Résultats remarquablement similaires de DALL-E Mini, par rapport à l’image précédente, qui présentait des résultats de la même ‘entrée de nonsense’ de DALL-E 2.
Comme on le voit dans la première des images ci-dessus, la macaronic prompting peut également être assemblée en phrases syntaxiquement saines pour générer des scènes plus complexes. Cependant, cela nécessite d’utiliser l’anglais comme ‘échafaudage’ pour assembler les concepts, ce qui rend la procédure plus susceptible d’être interceptée par les systèmes de censure standard dans un cadre de synthèse d’images.
Le document observe que l’hybridation lexicale, le ‘collage’ de mots pour évoquer du contenu lié à partir d’un système de synthèse d’images, peut également être réalisée dans une seule langue, en utilisant des mots portemanteau.
Evocative Prompting
L’approche d’invocation évoquée dans le document dépend de l’évocation d’une réponse plus large du système avec des mots qui ne sont pas strictement basés sur des sous-mots ou des sous-jetons ou des étiquettes partagées.

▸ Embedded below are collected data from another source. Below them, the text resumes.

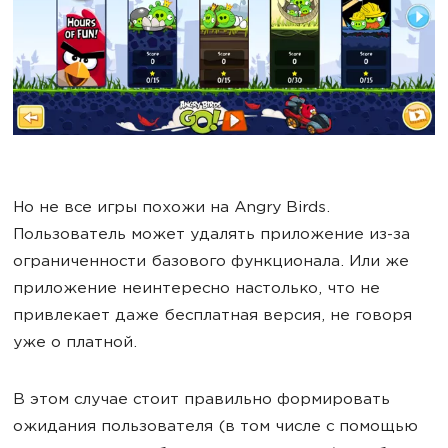
Но не все игры похожи на Angry Birds.
Пользователь может удалять приложение из-за
ограниченности базового функционала. Или же
приложение неинтересно настолько, что не
привлекает даже бесплатная версия, не говоря
уже о платной.
В этом случае стоит правильно формировать
ожидания пользователя (в том числе с помощью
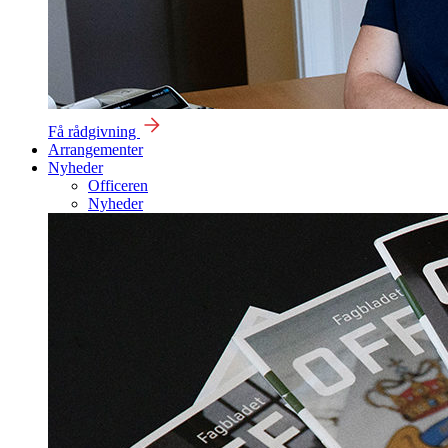
Få rådgivning
Arrangementer
Nyheder
Officeren
Nyheder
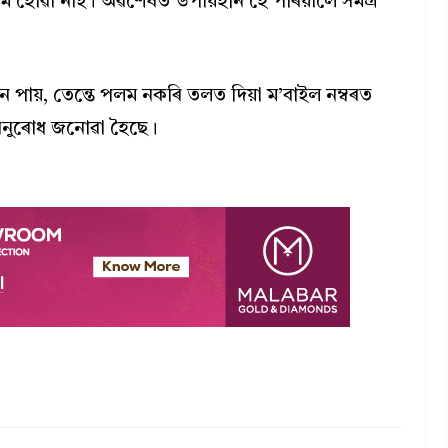
ষম হোৱা নাই। অৱশেষত উপায়হীন হৈ পৰিয়ালে সমগ্ৰ
ান পায়, তেন্তে পলম নকৰি তলত দিয়া ম’বাইল নম্বৰত
নুৰোধ জনোৱা হৈছে।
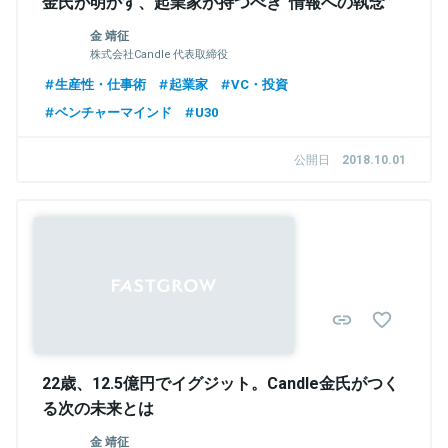
金氏が明かす、起業家が持つべき“情報への執念”
金 靖征
株式会社Candle 代表取締役
生産性・仕事術
起業家
VC・投資
ベンチャーマインド
U30
公開日
2018.10.01
22歳、12.5億円でイグジット。Candle金氏がつく
る次の未来とは
金 靖征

Un type d’invocation évoquée est le pseudolatin, qui peut, entre autres usages, générer des images de médicaments fictifs, même sans spécification que DALL-E 2 doit récupérer le concept de ‘médicament’ :
L’invocation évoquée fonctionne également particulièrement bien avec des invites de nonsense qui se rapportent largement à des emplacements géographiques possibles, et fonctionne de manière assez fiable à travers les différentes architectures de DALL-E 2 et DALL-E Mini :

Les mots utilisés pour ces invites à DALL-E 2 et DALL-E Mini sont résonants de noms réels, mais sont en eux-mêmes des absurdités. Néanmoins, les systèmes ont ‘capturé l’atmosphère’ des mots.

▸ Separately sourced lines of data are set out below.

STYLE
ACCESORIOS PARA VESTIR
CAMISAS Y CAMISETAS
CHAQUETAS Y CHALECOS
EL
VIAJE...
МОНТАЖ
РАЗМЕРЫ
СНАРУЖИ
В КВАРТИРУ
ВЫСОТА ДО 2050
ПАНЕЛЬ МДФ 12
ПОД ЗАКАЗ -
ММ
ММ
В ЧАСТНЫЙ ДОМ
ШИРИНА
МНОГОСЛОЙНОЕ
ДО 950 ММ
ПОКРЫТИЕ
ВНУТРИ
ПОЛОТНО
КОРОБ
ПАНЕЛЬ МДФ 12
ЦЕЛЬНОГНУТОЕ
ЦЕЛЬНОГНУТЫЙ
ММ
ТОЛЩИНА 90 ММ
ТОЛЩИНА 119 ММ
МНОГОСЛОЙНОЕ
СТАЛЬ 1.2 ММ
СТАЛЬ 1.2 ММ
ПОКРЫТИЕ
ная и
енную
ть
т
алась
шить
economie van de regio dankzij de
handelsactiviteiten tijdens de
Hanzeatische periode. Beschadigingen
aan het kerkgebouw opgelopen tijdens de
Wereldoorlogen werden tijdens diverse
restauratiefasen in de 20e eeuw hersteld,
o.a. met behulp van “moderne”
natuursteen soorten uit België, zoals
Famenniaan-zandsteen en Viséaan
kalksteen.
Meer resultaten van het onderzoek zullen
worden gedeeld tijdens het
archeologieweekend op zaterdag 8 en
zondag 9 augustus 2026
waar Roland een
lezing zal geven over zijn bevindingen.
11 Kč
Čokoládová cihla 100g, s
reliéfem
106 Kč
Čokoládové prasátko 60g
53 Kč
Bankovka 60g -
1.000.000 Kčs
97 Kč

Il semble y avoir un certain chevauchement entre la macaronic prompting et l’invocation évoquée. Le document déclare :
‘Il semble que les différences dans les données de formation, la taille du modèle et l’architecture du modèle puissent causer des différences dans la façon dont les modèles analysent les invites comme voiscellpajaraux et eidelucertlagarzard, soit de manière ‘macaronique’ soit de manière ‘évoquée’, même lorsque ces modèles sont prouvés pour être sensibles aux deux méthodes d’invocation.’
Le document conclut :
‘Alors que diverses propriétés de ces modèles – y compris la taille, l’architecture, la procédure de tokenization et les données de formation – peuvent influencer leur vulnérabilité aux attaques adverses basées sur le texte, les preuves préliminaires discutées dans ce travail suggèrent que certaines de ces attaques peuvent néanmoins fonctionner de manière assez fiable à travers les modèles.’

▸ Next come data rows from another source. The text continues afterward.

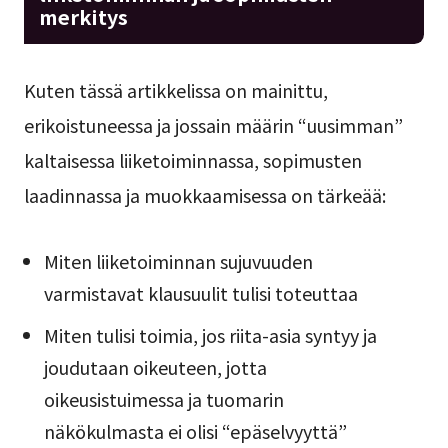
merkitys
Kuten tässä artikkelissa on mainittu,
erikoistuneessa ja jossain määrin “uusimman”
kaltaisessa liiketoiminnassa, sopimusten
laadinnassa ja muokkaamisessa on tärkeää:
Miten liiketoiminnan sujuvuuden
varmistavat klausuulit tulisi toteuttaa
Miten tulisi toimia, jos riita-asia syntyy ja
joudutaan oikeuteen, jotta
oikeusistuimessa ja tuomarin
näkökulmasta ei olisi “epäselvyyttä”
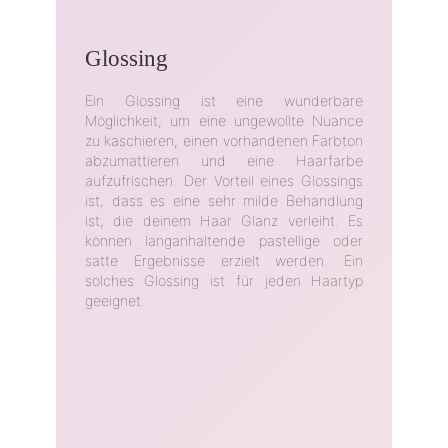
Glossing
Ein Glossing ist eine wunderbare
Möglichkeit, um eine ungewollte Nuance
zu kaschieren, einen vorhandenen Farbton
abzumattieren und eine Haarfarbe
aufzufrischen. Der Vorteil eines Glossings
ist, dass es eine sehr milde Behandlung
ist, die deinem Haar Glanz verleiht. Es
können langanhaltende pastellige oder
satte Ergebnisse erzielt werden. Ein
solches Glossing ist für jeden Haartyp
geeignet.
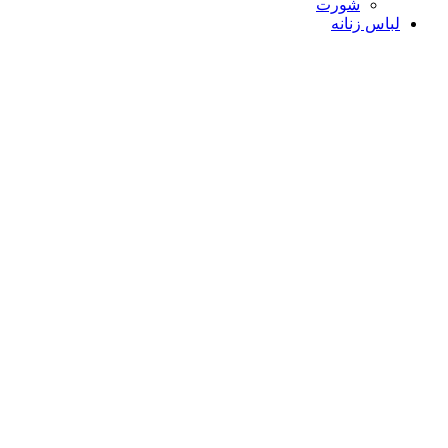
شورت
لباس زنانه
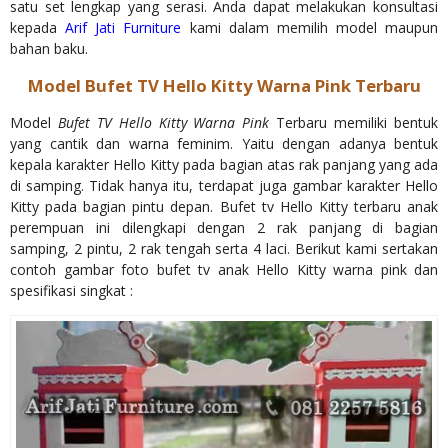
satu set lengkap yang serasi. Anda dapat melakukan konsultasi
kepada
Arif Jati Furniture
kami dalam memilih model maupun
bahan baku.
Model Bufet TV Hello Kitty Warna Pink Terbaru
Model
Bufet TV Hello Kitty Warna Pink
Terbaru memiliki bentuk
yang cantik dan warna feminim. Yaitu dengan adanya bentuk
kepala karakter Hello Kitty pada bagian atas rak panjang yang ada
di samping. Tidak hanya itu, terdapat juga gambar karakter Hello
Kitty pada bagian pintu depan. Bufet tv Hello Kitty terbaru anak
perempuan ini dilengkapi dengan 2 rak panjang di bagian
samping, 2 pintu, 2 rak tengah serta 4 laci. Berikut kami sertakan
contoh gambar foto bufet tv anak Hello Kitty warna pink dan
spesifikasi singkat :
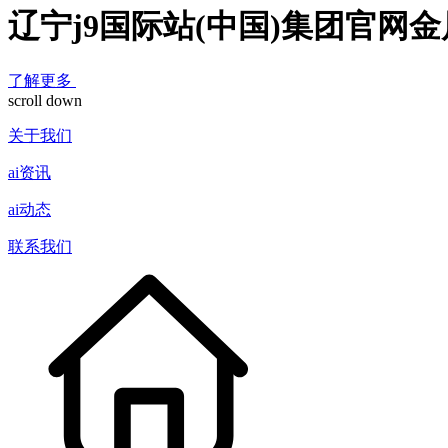
辽宁j9国际站(中国)集团官网
了解更多
scroll down
关于我们
ai资讯
ai动态
联系我们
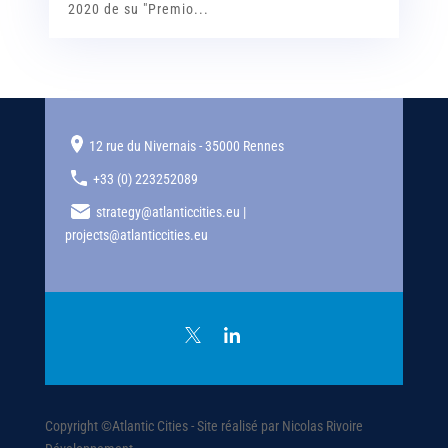
2020 de su "Premio...
12 rue du Nivernais - 35000 Rennes
+33 (0) 223252089
strategy@atlanticcities.eu |
projects@atlanticcities.eu
Copyright ©Atlantic Cities - Site réalisé par Nicolas Rivoire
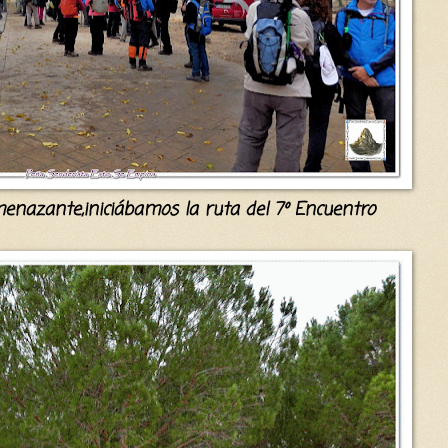
m
enazan
te
,
iniciábamos
la ruta del 7º
E
ncuentro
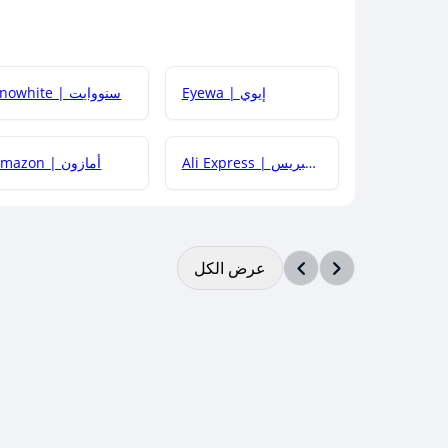
Eyewa | إيوي
Snowhite | سنووايت
Ali Express | علي إكسبريس
Amazon | أمازون
عرض الكل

L’obstacle le plus important à la véritable expérimentation autour de ces méthodes est le risque d’être signalé et banni par le système hôte. DALL-E 2 nécessite un numéro de téléphone associé à chaque compte utilisateur, limitant le nombre de ‘comptes jetables’ qui seraient probablement nécessaires pour véritablement tester les limites de ce type de piratage lexical, en termes de contournement des méthodes de modération existantes. Actuellement, la principale garantie de DALL-E 2 reste la volatilité de l’accès.
Publié pour la première fois le 9 août 2022.